En Rocha nadie anda apurado. Es una característica
local, como el habla de un castellano más castizo, que no usa el vos
sino el tú. Pero Brian Meissner sí andaba urgido. "Lo peor de Rocha son
los rochenses" fue de lo primero que escuchó cuando se propuso construir
su hostel. Él no lo cree así; padeció más la burocracia que la
tendencia de muchos lugareños a "quedarse quietos con la cabeza bajo
el agua".
Desde noviembre de 2007, cuando abrió el hostel El
Diablo Tranquilo después de sortear dificultades inverosímiles, "más de
31.000 personas han pasado la noche con nosotros", dice Brian Meissner
con orgullo, vía mail, desde Austin, Texas, donde ahora reside. "Siempre
hay gente.

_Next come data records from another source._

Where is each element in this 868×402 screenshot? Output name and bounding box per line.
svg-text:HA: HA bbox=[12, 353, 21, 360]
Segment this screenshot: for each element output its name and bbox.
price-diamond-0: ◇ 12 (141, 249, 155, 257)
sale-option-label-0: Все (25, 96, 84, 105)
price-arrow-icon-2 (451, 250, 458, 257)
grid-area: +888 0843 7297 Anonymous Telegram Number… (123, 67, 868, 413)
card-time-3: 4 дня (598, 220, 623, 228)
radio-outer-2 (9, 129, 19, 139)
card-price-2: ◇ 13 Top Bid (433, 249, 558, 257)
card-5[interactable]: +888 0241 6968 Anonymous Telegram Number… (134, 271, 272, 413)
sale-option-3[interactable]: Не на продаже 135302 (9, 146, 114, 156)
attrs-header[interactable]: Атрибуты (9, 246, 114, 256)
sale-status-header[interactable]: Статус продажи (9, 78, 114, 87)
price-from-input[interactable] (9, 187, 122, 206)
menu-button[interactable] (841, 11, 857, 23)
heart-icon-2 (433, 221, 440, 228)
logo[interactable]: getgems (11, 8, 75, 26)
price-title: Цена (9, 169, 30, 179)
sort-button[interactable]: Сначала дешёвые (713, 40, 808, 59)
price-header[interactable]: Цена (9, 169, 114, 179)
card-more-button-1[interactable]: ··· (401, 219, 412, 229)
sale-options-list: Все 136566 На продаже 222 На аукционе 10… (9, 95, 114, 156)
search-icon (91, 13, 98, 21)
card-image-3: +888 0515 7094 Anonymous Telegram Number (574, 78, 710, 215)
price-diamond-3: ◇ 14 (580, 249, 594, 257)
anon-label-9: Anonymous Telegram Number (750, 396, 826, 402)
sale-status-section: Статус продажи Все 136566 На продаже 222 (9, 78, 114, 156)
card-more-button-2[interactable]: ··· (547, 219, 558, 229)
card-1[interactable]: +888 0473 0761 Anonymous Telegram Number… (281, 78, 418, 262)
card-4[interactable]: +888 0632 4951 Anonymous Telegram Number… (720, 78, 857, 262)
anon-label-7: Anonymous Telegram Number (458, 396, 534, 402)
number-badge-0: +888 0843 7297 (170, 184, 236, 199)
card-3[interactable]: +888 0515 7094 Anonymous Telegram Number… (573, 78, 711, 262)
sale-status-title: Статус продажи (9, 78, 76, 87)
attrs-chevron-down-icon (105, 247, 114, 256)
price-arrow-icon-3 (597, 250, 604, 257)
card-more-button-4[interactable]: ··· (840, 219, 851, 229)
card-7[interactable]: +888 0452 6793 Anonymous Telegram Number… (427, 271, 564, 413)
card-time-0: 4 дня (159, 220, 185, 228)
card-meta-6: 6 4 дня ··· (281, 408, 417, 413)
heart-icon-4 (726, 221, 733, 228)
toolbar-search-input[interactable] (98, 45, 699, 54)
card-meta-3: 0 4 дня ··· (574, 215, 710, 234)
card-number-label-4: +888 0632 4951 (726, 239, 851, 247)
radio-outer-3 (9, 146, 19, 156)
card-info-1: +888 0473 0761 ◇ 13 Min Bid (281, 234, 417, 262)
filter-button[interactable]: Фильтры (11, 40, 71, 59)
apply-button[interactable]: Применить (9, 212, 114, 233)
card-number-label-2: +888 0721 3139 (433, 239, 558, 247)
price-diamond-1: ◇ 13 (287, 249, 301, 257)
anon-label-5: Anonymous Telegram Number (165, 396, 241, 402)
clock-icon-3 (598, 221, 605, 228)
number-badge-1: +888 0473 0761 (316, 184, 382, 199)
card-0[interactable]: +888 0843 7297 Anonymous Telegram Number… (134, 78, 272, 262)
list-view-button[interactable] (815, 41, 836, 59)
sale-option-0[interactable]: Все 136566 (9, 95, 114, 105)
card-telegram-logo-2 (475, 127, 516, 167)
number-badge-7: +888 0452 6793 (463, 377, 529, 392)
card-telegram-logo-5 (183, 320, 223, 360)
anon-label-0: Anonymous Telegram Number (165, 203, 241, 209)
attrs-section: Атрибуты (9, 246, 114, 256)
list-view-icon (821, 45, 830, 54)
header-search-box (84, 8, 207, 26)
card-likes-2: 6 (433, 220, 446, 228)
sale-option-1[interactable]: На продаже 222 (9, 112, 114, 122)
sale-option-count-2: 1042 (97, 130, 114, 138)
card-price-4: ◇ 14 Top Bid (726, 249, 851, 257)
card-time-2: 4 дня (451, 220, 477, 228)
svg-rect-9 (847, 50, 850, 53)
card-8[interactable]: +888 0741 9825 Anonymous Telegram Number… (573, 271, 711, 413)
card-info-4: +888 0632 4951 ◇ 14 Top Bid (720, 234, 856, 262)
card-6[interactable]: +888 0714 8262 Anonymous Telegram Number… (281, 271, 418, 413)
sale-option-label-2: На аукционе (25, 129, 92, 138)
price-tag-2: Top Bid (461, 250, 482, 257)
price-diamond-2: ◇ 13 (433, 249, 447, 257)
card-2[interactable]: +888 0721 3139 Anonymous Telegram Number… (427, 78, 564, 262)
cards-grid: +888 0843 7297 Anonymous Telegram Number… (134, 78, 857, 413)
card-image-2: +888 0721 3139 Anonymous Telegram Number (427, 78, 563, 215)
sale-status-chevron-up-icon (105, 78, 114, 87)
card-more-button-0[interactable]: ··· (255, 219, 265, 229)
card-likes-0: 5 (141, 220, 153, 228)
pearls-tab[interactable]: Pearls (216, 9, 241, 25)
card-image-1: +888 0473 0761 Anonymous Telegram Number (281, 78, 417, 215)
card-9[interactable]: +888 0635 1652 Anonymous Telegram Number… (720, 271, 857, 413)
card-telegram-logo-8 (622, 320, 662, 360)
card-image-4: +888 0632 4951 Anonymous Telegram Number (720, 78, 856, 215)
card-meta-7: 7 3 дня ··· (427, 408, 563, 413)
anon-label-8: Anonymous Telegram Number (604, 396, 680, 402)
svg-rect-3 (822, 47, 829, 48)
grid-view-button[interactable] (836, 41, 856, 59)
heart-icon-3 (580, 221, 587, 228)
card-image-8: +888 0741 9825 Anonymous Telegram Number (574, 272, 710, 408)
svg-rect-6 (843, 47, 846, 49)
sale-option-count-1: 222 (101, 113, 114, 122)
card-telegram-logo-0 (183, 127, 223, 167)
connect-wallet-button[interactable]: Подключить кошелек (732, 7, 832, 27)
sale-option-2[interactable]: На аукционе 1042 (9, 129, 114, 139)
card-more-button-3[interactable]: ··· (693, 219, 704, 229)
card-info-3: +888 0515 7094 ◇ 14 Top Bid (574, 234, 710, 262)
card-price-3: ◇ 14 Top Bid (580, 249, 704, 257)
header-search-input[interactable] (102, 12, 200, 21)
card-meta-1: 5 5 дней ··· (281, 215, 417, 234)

Hace tres años que no tenemos un día vacío, en invierno o
en verano".
¿Y por qué El Diablo Tranquilo? "Me gusta el contrasentido", dice. "El diablo también puede ser tranquilo".
La mejor publicidad se hizo de boca en boca: gente que recomienda el hostel a otra gente porque pasó bien.
Heidi, su pareja, dejó Punta del Diablo tres años
después de llegar. Más tarde Brian Meissner se enredó con Jess. "No me
creen que, siendo dueño del boliche de playa y hostel, lleno de tantas
chicas lindas, he besado solo dos mujeres", cuenta.
Ahora ha puesto su hostel en venta. Pide US$
1.500.000 y cree que los vale, pues "es un ícono" del lugar y de
Uruguay. Habla de nostalgias por su familia en Estados Unidos y de
nuevas iniciativas: "Quiero usar el capital para comprar una casa acá
y para respaldar mi nuevo proyecto", dice, aunque alguien que
conoce su aventura sostiene que también "lo ha cagado todo el mundo;
está quemado".
La Torre de Babel.
El hostel alberga una mezcla improbable de personas
de cualquier parte. Concurren alemanes, argentinos, chilenos. Franceses
como Delfina (38), quien siempre vuelve porque dejó por allí
algunos afectos.
Llegan brasileños del sur, gaúchos, como Sergio
(44), de Santa Catarina, un experto en seguridad de oleoductos e
instalaciones petroleras. Dejó un par de días a sus cuatro hijos para
hacer surf en medio de frío y viento terribles.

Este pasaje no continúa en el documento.